Task requirements: Transcribe exactly the line that contains "18 februari 2011" and every line after it to the end of the entries, and nothing more.

Input for this task:
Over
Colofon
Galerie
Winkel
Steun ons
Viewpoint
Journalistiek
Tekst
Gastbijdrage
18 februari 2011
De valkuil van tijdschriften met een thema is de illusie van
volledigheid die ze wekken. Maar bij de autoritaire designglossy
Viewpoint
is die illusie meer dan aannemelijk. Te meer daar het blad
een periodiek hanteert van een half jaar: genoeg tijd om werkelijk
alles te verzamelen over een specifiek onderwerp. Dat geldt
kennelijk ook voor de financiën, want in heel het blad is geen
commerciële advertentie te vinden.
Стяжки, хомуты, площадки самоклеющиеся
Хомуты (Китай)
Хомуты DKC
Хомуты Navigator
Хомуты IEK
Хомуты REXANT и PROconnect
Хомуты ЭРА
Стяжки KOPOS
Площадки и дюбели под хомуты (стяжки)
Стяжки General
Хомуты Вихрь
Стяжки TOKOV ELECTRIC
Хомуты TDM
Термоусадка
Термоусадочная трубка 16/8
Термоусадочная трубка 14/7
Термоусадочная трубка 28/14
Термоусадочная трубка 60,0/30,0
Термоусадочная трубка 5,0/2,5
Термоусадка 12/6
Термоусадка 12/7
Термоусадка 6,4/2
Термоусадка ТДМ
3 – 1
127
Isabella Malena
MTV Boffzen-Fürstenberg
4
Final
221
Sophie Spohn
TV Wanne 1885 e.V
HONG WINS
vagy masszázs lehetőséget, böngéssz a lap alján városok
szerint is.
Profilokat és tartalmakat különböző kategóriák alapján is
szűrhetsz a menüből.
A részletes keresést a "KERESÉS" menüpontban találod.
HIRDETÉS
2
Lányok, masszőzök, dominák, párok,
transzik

Answer to the problem:
18 februari 2011
De valkuil van tijdschriften met een thema is de illusie van
volledigheid die ze wekken. Maar bij de autoritaire designglossy
Viewpoint
is die illusie meer dan aannemelijk. Te meer daar het blad
een periodiek hanteert van een half jaar: genoeg tijd om werkelijk
alles te verzamelen over een specifiek onderwerp. Dat geldt
kennelijk ook voor de financiën, want in heel het blad is geen
commerciële advertentie te vinden.
Стяжки, хомуты, площадки самоклеющиеся
Хомуты (Китай)
Хомуты DKC
Хомуты Navigator
Хомуты IEK
Хомуты REXANT и PROconnect
Хомуты ЭРА
Стяжки KOPOS
Площадки и дюбели под хомуты (стяжки)
Стяжки General
Хомуты Вихрь
Стяжки TOKOV ELECTRIC
Хомуты TDM
Термоусадка
Термоусадочная трубка 16/8
Термоусадочная трубка 14/7
Термоусадочная трубка 28/14
Термоусадочная трубка 60,0/30,0
Термоусадочная трубка 5,0/2,5
Термоусадка 12/6
Термоусадка 12/7
Термоусадка 6,4/2
Термоусадка ТДМ
3 – 1
127
Isabella Malena
MTV Boffzen-Fürstenberg
4
Final
221
Sophie Spohn
TV Wanne 1885 e.V
HONG WINS
vagy masszázs lehetőséget, böngéssz a lap alján városok
szerint is.
Profilokat és tartalmakat különböző kategóriák alapján is
szűrhetsz a menüből.
A részletes keresést a "KERESÉS" menüpontban találod.
HIRDETÉS
2
Lányok, masszőzök, dominák, párok,
transzik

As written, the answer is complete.